Кудрейко уже давно скрылся в темноте. Мы с Яковом молчали — так подействовал на нас короткий и чем-то очень тревожный разговор с человеком, которого мы перед тем с такой веселой охотой и бездумной старательностью критиковали.
— Кажется, дело начинает проясняться, — сказал наконец Яков.
— В чем проясняться? — махнул я рукой. — Мне, например, ничего не ясно. Ну, обиделся на нас человек. А кто не обижается на критику?
— Нет, он не на нас обиделся. Тут совсем другая обида. Тут что-то другое, вот увидишь.
— Перестань накручивать, Чапич, и так тошно.
— Тошно не тошно, а правду узнать надо.
Подавленные неудачей, уставшие и голодные мы вернулись в село. Кернера в правлении уже не застали. Встретил нас молчаливый и угрюмый Остапчук. Он принес нам хлеб и арбузы, затем притащил большую вязанку свежей соломы, разостлал ее на полу, накрыл брезентом, сказал:
— Спите. Я рано приду. Накормлю.
Вася уже хотел задуть лампу, как в дверь постучали. Вошел парень в белой сорочке с закатанными по локоть рукавами, в мятых парусиновых брюках и запыленных полуботинках. На вид ему было лет двадцать, ко когда он сел у стола и снял фуражку, в черных его волосах блеснуло серебро.
— Секретарь партячейки куста Возный Георгий Иванович, — представился он и обвел нас взглядом, словно подсчитывая и оценивая.
Шлепая босыми ногами по полу, Яков подошел к Возному и протянул райкомовский мандат.
— Это что?
— Мандат.
Возный только мельком взглянул на бумагу и вернул Якову.
— Ну и задам я вашему Денису перцу на партактиве, — сказал он.
— За что? — поинтересовался Яков.
— За то, что мандат вам дали, а головы дать позабыли.
— Головы у нас свои есть.
— Свои, говоришь, есть? — Возный нахмурился, и стало видно, что он уже далеко не молод. Резко обозначились морщины на лбу, у обветренных губ, у покрасневших от бессонницы глаз. — Ну, а что толку в своих, ежели они пустые, ежели в них ветер гуляет?

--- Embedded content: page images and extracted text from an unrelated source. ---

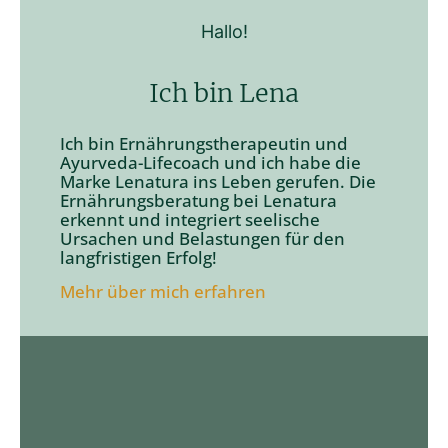
Hallo!
Ich bin Lena
Ich bin Ernährungstherapeutin und
Ayurveda-Lifecoach und ich habe die
Marke Lenatura ins Leben gerufen. Die
Ernährungsberatung bei Lenatura
erkennt und integriert seelische
Ursachen und Belastungen für den
langfristigen Erfolg!
Mehr über mich erfahren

— Ну, знаете, — возмутился Яков.
— Я-то знаю. А вы знаете, что наделали? Да откуда вам, лопоухим, это знать. Вы тут за один вечер все вверх тормашками перевернули. Это ж додуматься надо: недобитого куркуля подняли на щит, а честному человеку при всем народе плюнули в лицо. Помогли, называется. Да за такую помощь…
— А вы не кричите на нас, — прервал его Яков.
— Я не кричу, я так разговариваю.
— Нет, кричите. И оскорбляете. Вы лучше помогите нам разобраться — спасибо скажем.
— Спасибо ваше мне ни к чему. — Возный прикурил от лампы, пыхнул дымом и заговорил уже спокойно, не повышая голоса: — А разобраться, конечно, нужно. Вот вы Павло Лазаренко расхвалили. И такой он и сякой, ну прямо прет на всех порах в социализм. А вы знаете, кто такой ваш замечательный Лазаренко?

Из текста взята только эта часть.